Creating Your Own Career in Popular Music
What kind of a career in popular music can music majors hope to attain? David Fish, Catawba’s music department chair, sees success in popular music as having a lot to do with creating your own opportunities. He tells his students that careers are “you-shaped” and that “hardly any two careers look anything alike.” He reminds students that it takes time to build a career, and that their goal should be to consider what they can do to be successful not just in the short-term but also “thirty years from now.” That takes musical depth and breadth, he adds, as well as developing the kinds of musical skills that will draw other musicians to want to perform with you. “It’s not about how fast you play, or how many notes you can play; it’s not like gymnastics. Developing an artistic voice that others will want to be able to play with is what you are looking to do,” he stresses.
Chris Sampson at USC Thornton School of Music says that a career in popular music is “fundamentally entrepreneurial.” According to Sampson, “Career opportunities are created by individuals to meet a specific need in the industry –– nothing will simply come to you…careers are often the result of bringing together a network of people from various disciplines – business people, other performers, engineers, music supervisors, performing rights organizations, etc. Former students who have taken this approach have enjoyed wide-ranging career opportunities as performing musicians, publishers, producers, music supervisors in film/television, engineers, media developers, songwriters, arrangers –– and, in some cases, a little bit of everything!”
Students at some of the schools represented in the Association of Popular Music (APME) begin their career orientation as up and coming artists as soon as they enter college. At Berklee College of Music, freshmen take an artistry seminar in their first semester, says Darla Hanley, dean of Professional Education. They learn about sustaining a career and surviving financially as an artist. They also explore who they want to emulate and learn from, as well as where they fit in their artistry.
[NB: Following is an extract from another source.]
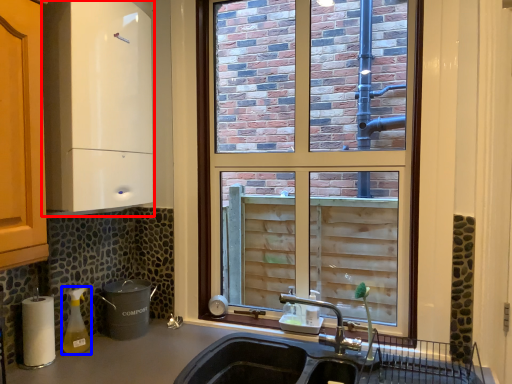 Question: Which of the following is the closest to the observer, appliance (highlighted by a red box) or bottle (highlighted by a blue box)?

Choices:
 (A) appliance
 (B) bottle

Answer: (A)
The Case for Music Internships
Internships are essential for developing a viable career in popular music. Reynaldo Sanchez, chair of the Music Media & Industry Program at the University of Miami’s Frost School of Music, coordinates the Bruce Hornsby Creative American Music Program there. He says that music schools need to prepare students for what they’ll be able to do when they graduate, to eliminate the element of surprise. Sanchez sees internships as essential for providing on-the-job-training and for opening doors to strategic career opportunities.
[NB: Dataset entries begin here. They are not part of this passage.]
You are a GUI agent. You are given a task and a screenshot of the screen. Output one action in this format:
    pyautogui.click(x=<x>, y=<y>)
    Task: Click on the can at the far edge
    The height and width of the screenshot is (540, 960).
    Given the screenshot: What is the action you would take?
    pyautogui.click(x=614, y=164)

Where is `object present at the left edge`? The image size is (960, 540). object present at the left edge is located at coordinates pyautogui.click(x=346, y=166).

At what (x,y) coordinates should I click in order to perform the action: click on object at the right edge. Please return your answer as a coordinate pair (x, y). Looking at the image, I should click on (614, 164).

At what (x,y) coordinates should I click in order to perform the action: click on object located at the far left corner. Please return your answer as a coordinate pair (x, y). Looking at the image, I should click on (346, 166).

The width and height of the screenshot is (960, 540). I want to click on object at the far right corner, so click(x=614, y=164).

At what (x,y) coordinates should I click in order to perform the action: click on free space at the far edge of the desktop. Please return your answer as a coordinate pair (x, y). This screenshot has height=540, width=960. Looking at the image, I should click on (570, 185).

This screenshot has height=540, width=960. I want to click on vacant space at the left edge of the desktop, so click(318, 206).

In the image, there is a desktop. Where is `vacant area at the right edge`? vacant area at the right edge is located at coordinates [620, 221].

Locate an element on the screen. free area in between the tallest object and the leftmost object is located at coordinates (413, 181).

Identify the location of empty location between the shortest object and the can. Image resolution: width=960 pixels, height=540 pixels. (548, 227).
Jeffrey Rabhan at NYU Tisch School of the Arts agrees that internships are instrumental in paving the way for jobs in the popular music field. “Students must take an active role in building their careers while they are still in school,” he emphasizes. “They can no longer wait to graduate and send out résumés.”
Networking is Essential!
Steve Lipman, contemporary music education consultant and former assistant vice-president for student affairs at Berklee College of Music, sees networking as vital to the world of popular or commercial music. “Who you know is often the difference between working and not working,” he says. “Therefore, does your college of choice provide a wide network of students and student interests? Does the faculty have experience in the fields you are interested in? Do they regularly invite well-known visiting artists to lecture and offer students advice and the opportunity to perform alongside them? Many a student has gotten their first gig backing an artist who first heard them in a college setting.”
Lipman encourages students to explore various clubs and organizations on campus as “another way to network, gain knowledge, and obtain experience in a field of your choice and with people you will want to know. You are bound to run across some of these same students as your career develops.” Students may discover everything from technology, songwriting, and recording clubs to music organizations with a strong outreach component, entrepreneur organizations, and social media meet-up groups. They may also find that some schools will provide start-up support, including limited funding, for developing a new club that has enough student appeal.
Another networking strategy Lipman urges students to follow is to “attend professional conferences and meetings hosted by the leading organizations and associations representing your field of interest (e.g.,NAfME, JEN, SXSW, MIDEM, MEIA, NAMM, NARM, ASCAP EXPO).